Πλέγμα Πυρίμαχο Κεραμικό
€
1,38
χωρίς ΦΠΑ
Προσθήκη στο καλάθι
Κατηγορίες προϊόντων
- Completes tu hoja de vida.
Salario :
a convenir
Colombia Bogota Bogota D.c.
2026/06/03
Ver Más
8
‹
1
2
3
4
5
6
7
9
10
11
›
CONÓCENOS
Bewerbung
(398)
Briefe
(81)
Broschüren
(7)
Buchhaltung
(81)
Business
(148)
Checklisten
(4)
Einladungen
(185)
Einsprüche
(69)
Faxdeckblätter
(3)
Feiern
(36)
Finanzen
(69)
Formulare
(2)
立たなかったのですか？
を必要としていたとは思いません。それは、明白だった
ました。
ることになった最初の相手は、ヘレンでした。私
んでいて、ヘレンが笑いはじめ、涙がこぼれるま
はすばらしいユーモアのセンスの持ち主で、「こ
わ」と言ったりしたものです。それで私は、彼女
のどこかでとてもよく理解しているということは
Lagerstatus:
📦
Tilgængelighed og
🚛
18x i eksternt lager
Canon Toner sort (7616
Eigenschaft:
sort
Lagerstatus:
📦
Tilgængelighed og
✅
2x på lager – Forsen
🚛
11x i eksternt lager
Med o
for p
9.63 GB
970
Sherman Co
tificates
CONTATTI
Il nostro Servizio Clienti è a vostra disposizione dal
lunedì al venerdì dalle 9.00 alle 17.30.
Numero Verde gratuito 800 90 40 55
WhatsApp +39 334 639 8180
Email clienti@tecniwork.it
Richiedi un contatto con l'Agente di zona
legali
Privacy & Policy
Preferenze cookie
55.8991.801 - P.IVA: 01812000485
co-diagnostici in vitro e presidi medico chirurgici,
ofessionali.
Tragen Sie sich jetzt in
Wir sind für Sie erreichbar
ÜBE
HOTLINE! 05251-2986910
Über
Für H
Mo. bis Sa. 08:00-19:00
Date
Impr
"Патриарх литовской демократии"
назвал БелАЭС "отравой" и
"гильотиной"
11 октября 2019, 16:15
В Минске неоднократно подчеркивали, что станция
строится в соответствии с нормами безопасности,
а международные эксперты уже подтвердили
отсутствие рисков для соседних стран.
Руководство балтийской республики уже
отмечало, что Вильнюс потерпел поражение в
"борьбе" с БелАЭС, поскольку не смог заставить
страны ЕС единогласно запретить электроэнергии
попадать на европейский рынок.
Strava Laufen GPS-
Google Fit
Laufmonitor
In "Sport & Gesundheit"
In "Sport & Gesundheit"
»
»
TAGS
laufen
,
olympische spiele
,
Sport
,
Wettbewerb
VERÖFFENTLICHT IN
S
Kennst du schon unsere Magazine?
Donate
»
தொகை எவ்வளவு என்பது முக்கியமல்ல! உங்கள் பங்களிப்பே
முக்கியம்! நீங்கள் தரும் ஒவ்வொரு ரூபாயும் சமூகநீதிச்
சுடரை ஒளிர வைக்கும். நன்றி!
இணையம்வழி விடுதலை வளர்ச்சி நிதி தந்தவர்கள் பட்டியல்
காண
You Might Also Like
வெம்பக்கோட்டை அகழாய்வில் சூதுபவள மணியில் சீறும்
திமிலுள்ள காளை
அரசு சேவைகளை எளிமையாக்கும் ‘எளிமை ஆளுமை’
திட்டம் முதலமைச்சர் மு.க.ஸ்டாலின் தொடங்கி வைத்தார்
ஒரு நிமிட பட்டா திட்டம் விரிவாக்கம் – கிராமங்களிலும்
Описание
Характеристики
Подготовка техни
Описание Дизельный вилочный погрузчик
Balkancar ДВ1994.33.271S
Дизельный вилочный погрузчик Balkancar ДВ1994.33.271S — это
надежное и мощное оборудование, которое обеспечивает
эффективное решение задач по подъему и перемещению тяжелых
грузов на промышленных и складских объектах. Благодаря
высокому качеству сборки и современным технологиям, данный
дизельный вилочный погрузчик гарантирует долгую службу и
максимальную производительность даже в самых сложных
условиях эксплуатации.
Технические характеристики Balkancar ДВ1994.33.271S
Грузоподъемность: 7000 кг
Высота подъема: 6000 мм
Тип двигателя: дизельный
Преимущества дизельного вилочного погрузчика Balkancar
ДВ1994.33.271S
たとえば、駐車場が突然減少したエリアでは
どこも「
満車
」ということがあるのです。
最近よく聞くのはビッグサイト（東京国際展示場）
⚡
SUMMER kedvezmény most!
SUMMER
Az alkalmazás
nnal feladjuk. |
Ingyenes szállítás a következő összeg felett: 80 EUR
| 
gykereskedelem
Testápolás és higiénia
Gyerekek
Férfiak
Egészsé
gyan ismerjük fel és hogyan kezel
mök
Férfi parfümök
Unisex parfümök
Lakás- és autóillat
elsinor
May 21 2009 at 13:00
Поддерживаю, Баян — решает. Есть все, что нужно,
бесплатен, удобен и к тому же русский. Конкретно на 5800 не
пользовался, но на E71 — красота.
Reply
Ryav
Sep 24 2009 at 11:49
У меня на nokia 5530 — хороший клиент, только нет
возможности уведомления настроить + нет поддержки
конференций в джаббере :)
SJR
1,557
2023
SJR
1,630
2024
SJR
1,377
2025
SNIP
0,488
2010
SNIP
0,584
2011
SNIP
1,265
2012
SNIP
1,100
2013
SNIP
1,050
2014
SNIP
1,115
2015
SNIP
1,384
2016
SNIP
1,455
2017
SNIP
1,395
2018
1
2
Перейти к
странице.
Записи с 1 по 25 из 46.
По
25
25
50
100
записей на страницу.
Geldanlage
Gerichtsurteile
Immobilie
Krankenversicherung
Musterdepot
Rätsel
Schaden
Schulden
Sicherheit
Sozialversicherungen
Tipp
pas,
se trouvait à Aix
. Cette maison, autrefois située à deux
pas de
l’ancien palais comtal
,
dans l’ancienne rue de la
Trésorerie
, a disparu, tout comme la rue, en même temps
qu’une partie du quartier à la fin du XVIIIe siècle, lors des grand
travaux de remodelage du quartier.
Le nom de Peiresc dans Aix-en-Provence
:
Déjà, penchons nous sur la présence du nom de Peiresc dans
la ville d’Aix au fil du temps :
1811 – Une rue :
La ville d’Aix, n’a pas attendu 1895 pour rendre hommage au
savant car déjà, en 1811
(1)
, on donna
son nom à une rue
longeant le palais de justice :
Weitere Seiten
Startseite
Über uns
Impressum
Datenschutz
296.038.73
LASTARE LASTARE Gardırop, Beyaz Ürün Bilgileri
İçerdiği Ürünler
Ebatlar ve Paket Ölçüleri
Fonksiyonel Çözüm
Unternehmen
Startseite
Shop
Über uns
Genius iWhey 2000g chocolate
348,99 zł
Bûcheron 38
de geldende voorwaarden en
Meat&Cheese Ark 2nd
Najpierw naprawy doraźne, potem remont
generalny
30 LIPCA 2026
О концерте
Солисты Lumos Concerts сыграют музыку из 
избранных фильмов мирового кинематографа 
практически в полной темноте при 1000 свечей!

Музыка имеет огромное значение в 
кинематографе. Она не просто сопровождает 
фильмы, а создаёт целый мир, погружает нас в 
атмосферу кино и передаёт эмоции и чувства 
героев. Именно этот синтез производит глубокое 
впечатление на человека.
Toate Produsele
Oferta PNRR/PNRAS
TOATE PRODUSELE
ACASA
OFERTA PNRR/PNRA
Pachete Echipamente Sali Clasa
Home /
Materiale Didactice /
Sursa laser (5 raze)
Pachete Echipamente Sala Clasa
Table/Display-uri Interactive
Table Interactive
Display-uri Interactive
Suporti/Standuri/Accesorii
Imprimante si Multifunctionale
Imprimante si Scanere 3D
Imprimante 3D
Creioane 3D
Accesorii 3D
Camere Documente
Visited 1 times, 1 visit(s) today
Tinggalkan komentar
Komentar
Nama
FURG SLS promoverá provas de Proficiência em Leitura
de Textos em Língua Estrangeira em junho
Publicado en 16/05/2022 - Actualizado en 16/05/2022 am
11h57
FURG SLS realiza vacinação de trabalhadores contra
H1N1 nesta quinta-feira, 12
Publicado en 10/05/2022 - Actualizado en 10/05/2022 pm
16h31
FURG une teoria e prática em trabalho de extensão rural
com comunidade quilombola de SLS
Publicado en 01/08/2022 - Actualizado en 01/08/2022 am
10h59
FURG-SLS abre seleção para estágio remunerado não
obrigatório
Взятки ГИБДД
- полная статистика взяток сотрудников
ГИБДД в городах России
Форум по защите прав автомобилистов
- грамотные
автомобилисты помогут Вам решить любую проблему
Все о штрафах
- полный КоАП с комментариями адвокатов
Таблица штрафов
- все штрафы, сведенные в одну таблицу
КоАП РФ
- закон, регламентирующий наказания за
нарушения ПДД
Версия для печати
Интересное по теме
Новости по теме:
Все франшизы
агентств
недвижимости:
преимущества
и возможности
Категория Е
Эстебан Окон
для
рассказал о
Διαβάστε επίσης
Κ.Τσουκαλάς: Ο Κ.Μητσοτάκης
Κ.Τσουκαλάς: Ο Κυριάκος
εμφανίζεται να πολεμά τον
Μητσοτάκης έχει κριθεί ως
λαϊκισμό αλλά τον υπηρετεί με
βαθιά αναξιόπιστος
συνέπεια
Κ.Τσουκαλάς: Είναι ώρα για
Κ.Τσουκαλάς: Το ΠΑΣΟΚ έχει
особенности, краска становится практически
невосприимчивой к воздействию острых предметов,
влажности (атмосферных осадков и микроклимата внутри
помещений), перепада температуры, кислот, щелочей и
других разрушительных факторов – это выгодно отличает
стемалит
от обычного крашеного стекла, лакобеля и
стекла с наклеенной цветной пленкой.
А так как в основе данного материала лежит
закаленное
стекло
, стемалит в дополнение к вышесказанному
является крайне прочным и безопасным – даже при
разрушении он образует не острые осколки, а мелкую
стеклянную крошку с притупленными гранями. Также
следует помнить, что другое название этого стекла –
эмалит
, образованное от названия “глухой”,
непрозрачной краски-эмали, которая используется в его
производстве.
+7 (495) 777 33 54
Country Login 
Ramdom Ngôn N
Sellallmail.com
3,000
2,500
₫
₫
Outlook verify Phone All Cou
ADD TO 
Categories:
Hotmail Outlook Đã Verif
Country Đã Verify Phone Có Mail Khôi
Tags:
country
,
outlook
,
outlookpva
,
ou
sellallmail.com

### Work instruction
The answer is the lines above between the line holding "Publicado en 10/05/2022" and the line holding "Κ.Τσουκαλάς: Το ΠΑΣΟΚ έχει", inclusive, each written out exactly, and no others.

### Worked solution
Publicado en 10/05/2022 - Actualizado en 10/05/2022 pm
16h31
FURG une teoria e prática em trabalho de extensão rural
com comunidade quilombola de SLS
Publicado en 01/08/2022 - Actualizado en 01/08/2022 am
10h59
FURG-SLS abre seleção para estágio remunerado não
obrigatório
Взятки ГИБДД
- полная статистика взяток сотрудников
ГИБДД в городах России
Форум по защите прав автомобилистов
- грамотные
автомобилисты помогут Вам решить любую проблему
Все о штрафах
- полный КоАП с комментариями адвокатов
Таблица штрафов
- все штрафы, сведенные в одну таблицу
КоАП РФ
- закон, регламентирующий наказания за
нарушения ПДД
Версия для печати
Интересное по теме
Новости по теме:
Все франшизы
агентств
недвижимости:
преимущества
и возможности
Категория Е
Эстебан Окон
для
рассказал о
Διαβάστε επίσης
Κ.Τσουκαλάς: Ο Κ.Μητσοτάκης
Κ.Τσουκαλάς: Ο Κυριάκος
εμφανίζεται να πολεμά τον
Μητσοτάκης έχει κριθεί ως
λαϊκισμό αλλά τον υπηρετεί με
βαθιά αναξιόπιστος
συνέπεια
Κ.Τσουκαλάς: Είναι ώρα για
Κ.Τσουκαλάς: Το ΠΑΣΟΚ έχει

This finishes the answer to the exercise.